**TASK INSTRUCTIONS**
Transcribe all of the data verbatim, please, and leave out its pictures.

**PROVIDED ENTRIES**
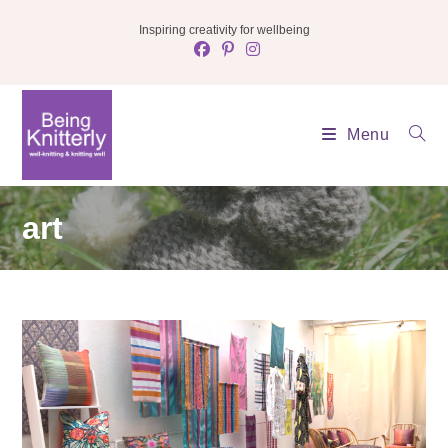
Skip
Inspiring creativity for wellbeing
to
content
Menu
art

**WRITTEN ANSWER**
Skip
Inspiring creativity for wellbeing
to
content
Menu
art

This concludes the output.